Ok, I see. Thank you! But I think this error must be related to GPU, I didn't encounter the problem on CPU. I cannot figure out what's wrong here now. So, I decide to train model only without validation and save more checkpoints to validate later.
from seq2seq.
What GPU do you have?
from seq2seq.
01:00.0 VGA compatible controller: NVIDIA Corporation GP104 [GeForce GTX 1070] (rev a1)

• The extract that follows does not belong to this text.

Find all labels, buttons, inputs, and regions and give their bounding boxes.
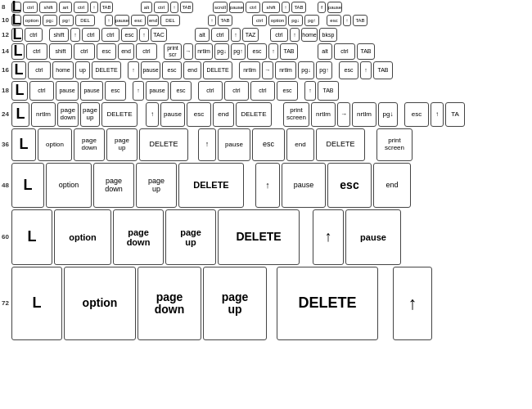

This GPU works well before, and if I drop the validation and only train, it also works well. So, maybe there are some configs that I ignore or set wrong...
from seq2seq.
I met the same error...
from seq2seq.
I have also encountered the same error.
from seq2seq.
It seems that I might have managed to solve the issue by switching to the latest development version of Tensorflow
(compiled from source from the master
branch). At least now I'm getting a different error. See #102. I am not yet sure if now #102 doesn't just make it crash earlier. I will report back if that's the case.
EDIT:
I am no longer sure, that switching to development version of Tensorflow
is the thing that helped. I switched back to an evironment with the latest stable version (from pip install tensorflow-gpu
) and I could no longer reproduce the error. Instead I now get #101 which also happens while evaluating. It seems that something weird is going on with that process.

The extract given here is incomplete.